*How to complete this task:*
Print only the closing part of the entries. It starts at the line containing "Retorno sobre investimento, geração de" and includes the final line, exactly as written.

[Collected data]

#####

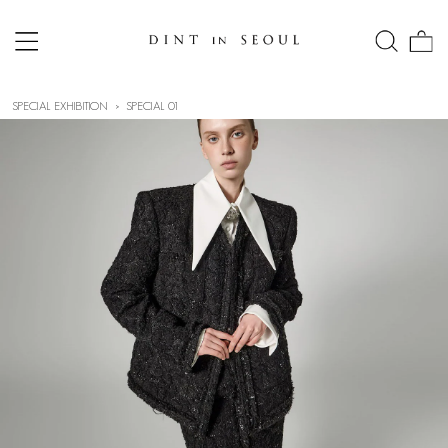
SPECIAL EXHIBITION
SPECIAL 01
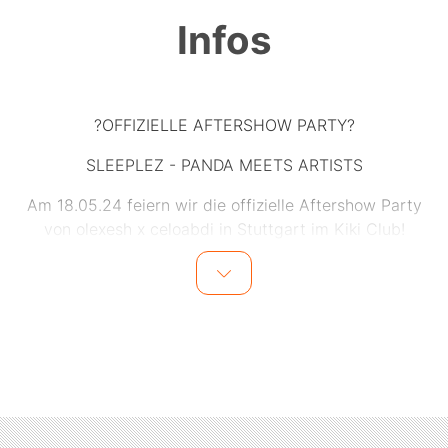
Infos
?OFFIZIELLE AFTERSHOW PARTY?
SLEEPLEZ - PANDA MEETS ARTISTS
Am 18.05.24 feiern wir die offizielle Aftershow Party
von olexesh x celoabdi in Stuttgart im Kiki Club!
Specials and more cooming soon
Für die besten Sounds sorgen @djlilxooo (Resident DJ)
@djsandro_calma (Freiburg)
Es wird eine unvergessliche Nacht und wir freuen uns
auf jeden einzelnen?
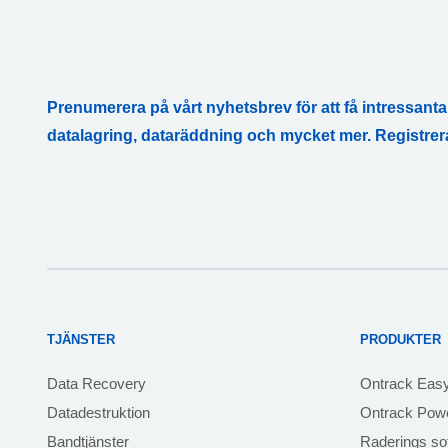
Prenumerera på vårt nyhetsbrev för att få intressanta 
datalagring, dataräddning och mycket mer. Registrer
TJÄNSTER
PRODUKTER
Data Recovery
Ontrack Eas
Datadestruktion
Ontrack Powe
Bandtjänster
Raderings so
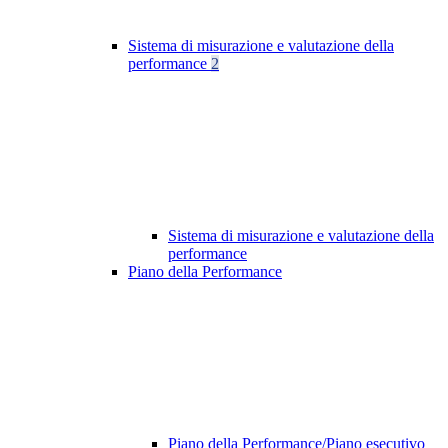
Sistema di misurazione e valutazione della
performance
2
Sistema di misurazione e valutazione della
performance
Piano della Performance
Piano della Performance/Piano esecutivo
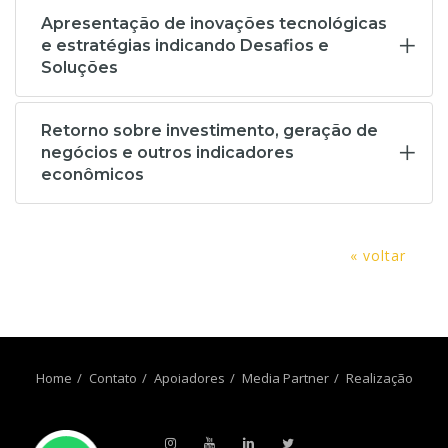
Apresentação de inovações tecnológicas
e estratégias indicando Desafios e
Soluções
Retorno sobre investimento, geração de
negócios e outros indicadores
econômicos
« voltar
Home
Contato
Apoiadores
Media Partner
Realização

#####

*Task solution:*
Retorno sobre investimento, geração de
negócios e outros indicadores
econômicos
« voltar
Home
Contato
Apoiadores
Media Partner
Realização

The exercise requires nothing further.